_TASK DESCRIPTION_: Transcribe the listing that follows exactly, from its first line to its last.
══════
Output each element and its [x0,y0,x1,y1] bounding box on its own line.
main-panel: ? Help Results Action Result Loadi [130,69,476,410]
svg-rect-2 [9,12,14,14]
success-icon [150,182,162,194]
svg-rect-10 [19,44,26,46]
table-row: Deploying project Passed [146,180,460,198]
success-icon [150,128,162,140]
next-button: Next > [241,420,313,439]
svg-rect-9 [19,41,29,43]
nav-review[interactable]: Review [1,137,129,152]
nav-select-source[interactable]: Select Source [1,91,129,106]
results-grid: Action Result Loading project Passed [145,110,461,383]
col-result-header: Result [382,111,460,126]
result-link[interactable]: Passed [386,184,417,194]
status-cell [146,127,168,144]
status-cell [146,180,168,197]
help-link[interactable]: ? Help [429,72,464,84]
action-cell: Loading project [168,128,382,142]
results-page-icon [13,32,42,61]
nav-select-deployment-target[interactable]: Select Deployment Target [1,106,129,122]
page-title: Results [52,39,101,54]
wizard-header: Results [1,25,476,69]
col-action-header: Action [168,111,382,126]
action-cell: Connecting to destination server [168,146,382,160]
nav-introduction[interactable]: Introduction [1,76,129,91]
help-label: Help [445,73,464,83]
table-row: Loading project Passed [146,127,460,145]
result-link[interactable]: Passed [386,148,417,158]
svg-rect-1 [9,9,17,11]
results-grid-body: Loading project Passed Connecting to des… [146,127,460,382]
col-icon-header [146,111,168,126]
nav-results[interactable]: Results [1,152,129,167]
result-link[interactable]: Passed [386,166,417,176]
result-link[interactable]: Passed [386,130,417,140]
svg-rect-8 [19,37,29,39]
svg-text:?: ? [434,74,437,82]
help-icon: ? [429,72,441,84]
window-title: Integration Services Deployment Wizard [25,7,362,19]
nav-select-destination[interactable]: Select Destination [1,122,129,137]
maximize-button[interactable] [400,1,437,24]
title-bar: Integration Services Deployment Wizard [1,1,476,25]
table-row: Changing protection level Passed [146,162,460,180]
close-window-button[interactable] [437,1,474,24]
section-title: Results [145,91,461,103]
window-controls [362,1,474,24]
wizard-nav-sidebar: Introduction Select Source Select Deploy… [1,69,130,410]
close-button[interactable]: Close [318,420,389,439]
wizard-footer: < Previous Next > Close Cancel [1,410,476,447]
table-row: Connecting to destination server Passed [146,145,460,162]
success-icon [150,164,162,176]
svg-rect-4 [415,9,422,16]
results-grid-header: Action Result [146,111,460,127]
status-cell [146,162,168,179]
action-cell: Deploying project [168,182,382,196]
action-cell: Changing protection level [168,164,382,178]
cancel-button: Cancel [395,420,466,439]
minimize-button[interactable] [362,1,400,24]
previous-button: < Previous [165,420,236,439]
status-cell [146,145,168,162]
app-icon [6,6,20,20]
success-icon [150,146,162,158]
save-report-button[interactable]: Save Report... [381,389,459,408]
══════
_ANSWER_:
Output each element and its [x0,y0,x1,y1] bounding box on its own line.
main-panel: ? Help Results Action Result Loadi [130,69,476,410]
svg-rect-2 [9,12,14,14]
success-icon [150,182,162,194]
svg-rect-10 [19,44,26,46]
table-row: Deploying project Passed [146,180,460,198]
success-icon [150,128,162,140]
next-button: Next > [241,420,313,439]
svg-rect-9 [19,41,29,43]
nav-review[interactable]: Review [1,137,129,152]
nav-select-source[interactable]: Select Source [1,91,129,106]
results-grid: Action Result Loading project Passed [145,110,461,383]
col-result-header: Result [382,111,460,126]
result-link[interactable]: Passed [386,184,417,194]
status-cell [146,127,168,144]
status-cell [146,180,168,197]
help-link[interactable]: ? Help [429,72,464,84]
action-cell: Loading project [168,128,382,142]
results-page-icon [13,32,42,61]
nav-select-deployment-target[interactable]: Select Deployment Target [1,106,129,122]
page-title: Results [52,39,101,54]
wizard-header: Results [1,25,476,69]
col-action-header: Action [168,111,382,126]
action-cell: Connecting to destination server [168,146,382,160]
nav-introduction[interactable]: Introduction [1,76,129,91]
help-label: Help [445,73,464,83]
table-row: Loading project Passed [146,127,460,145]
result-link[interactable]: Passed [386,148,417,158]
svg-rect-1 [9,9,17,11]
results-grid-body: Loading project Passed Connecting to des… [146,127,460,382]
col-icon-header [146,111,168,126]
nav-results[interactable]: Results [1,152,129,167]
result-link[interactable]: Passed [386,166,417,176]
result-link[interactable]: Passed [386,130,417,140]
svg-rect-8 [19,37,29,39]
svg-text:?: ? [434,74,437,82]
help-icon: ? [429,72,441,84]
window-title: Integration Services Deployment Wizard [25,7,362,19]
nav-select-destination[interactable]: Select Destination [1,122,129,137]
maximize-button[interactable] [400,1,437,24]
title-bar: Integration Services Deployment Wizard [1,1,476,25]
table-row: Changing protection level Passed [146,162,460,180]
close-window-button[interactable] [437,1,474,24]
section-title: Results [145,91,461,103]
window-controls [362,1,474,24]
wizard-nav-sidebar: Introduction Select Source Select Deploy… [1,69,130,410]
close-button[interactable]: Close [318,420,389,439]
wizard-footer: < Previous Next > Close Cancel [1,410,476,447]
table-row: Connecting to destination server Passed [146,145,460,162]
success-icon [150,164,162,176]
svg-rect-4 [415,9,422,16]
results-grid-header: Action Result [146,111,460,127]
status-cell [146,162,168,179]
action-cell: Deploying project [168,182,382,196]
action-cell: Changing protection level [168,164,382,178]
cancel-button: Cancel [395,420,466,439]
minimize-button[interactable] [362,1,400,24]
previous-button: < Previous [165,420,236,439]
status-cell [146,145,168,162]
app-icon [6,6,20,20]
success-icon [150,146,162,158]
save-report-button[interactable]: Save Report... [381,389,459,408]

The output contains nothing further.